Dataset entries
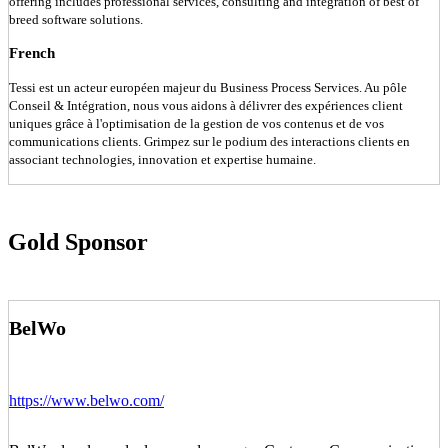
offering includes professional services, consulting and integration of best of
breed software solutions.
French
Tessi est un acteur européen majeur du Business Process Services. Au pôle
Conseil & Intégration, nous vous aidons à délivrer des expériences client
uniques grâce à l'optimisation de la gestion de vos contenus et de vos
communications clients. Grimpez sur le podium des interactions clients en
associant technologies, innovation et expertise humaine.
Gold Sponsor
BelWo
https://www.belwo.com/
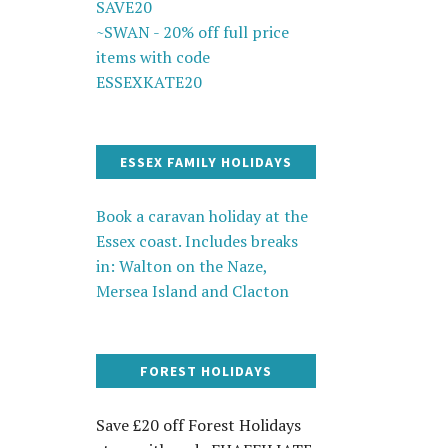
SAVE20
~SWAN - 20% off full price
items with code
ESSEXKATE20
ESSEX FAMILY HOLIDAYS
Book a caravan holiday at the
Essex coast. Includes breaks
in: Walton on the Naze,
Mersea Island and Clacton
FOREST HOLIDAYS
Save £20 off Forest Holidays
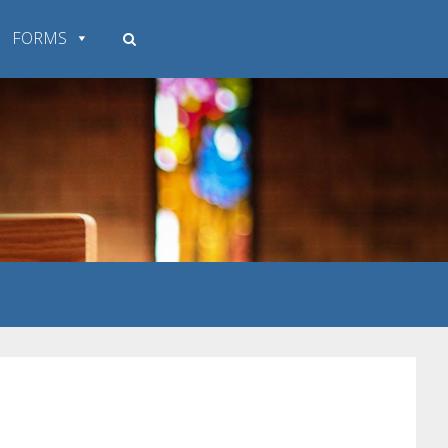
FORMS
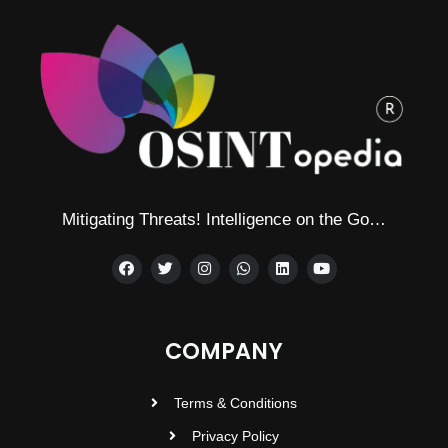
Mitigating Threats! Intelligence on the Go…
COMPANY
Terms & Conditions
Privacy Policy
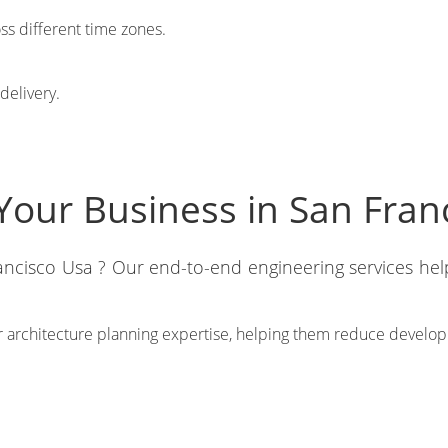
oss different time zones.
delivery.
Your Business in San Fran
rancisco Usa ? Our end-to-end engineering services he
 architecture planning expertise, helping them reduce developm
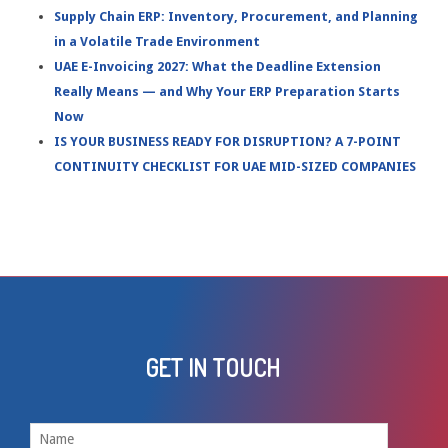
Supply Chain ERP: Inventory, Procurement, and Planning
in a Volatile Trade Environment
UAE E-Invoicing 2027: What the Deadline Extension
Really Means — and Why Your ERP Preparation Starts
Now
IS YOUR BUSINESS READY FOR DISRUPTION? A 7-POINT
CONTINUITY CHECKLIST FOR UAE MID-SIZED COMPANIES
GET IN TOUCH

INSTRUCTIONS FOR THE TASK
All pictures are to be skipped; the lines from the first line of the records through the line containing "rancisco Usa ?" are to be repeated exactly, both ends included.

WRITTEN ANSWER
offering includes professional services, consulting and integration of best of
breed software solutions.
French
Tessi est un acteur européen majeur du Business Process Services. Au pôle
Conseil & Intégration, nous vous aidons à délivrer des expériences client
uniques grâce à l'optimisation de la gestion de vos contenus et de vos
communications clients. Grimpez sur le podium des interactions clients en
associant technologies, innovation et expertise humaine.
Gold Sponsor
BelWo
https://www.belwo.com/
SAVE20
~SWAN - 20% off full price
items with code
ESSEXKATE20
ESSEX FAMILY HOLIDAYS
Book a caravan holiday at the
Essex coast. Includes breaks
in: Walton on the Naze,
Mersea Island and Clacton
FOREST HOLIDAYS
Save £20 off Forest Holidays
FORMS
Mitigating Threats! Intelligence on the Go…
COMPANY
Terms & Conditions
Privacy Policy
oss different time zones.
delivery.
Your Business in San Fran
rancisco Usa ? Our end-to-end engineering services he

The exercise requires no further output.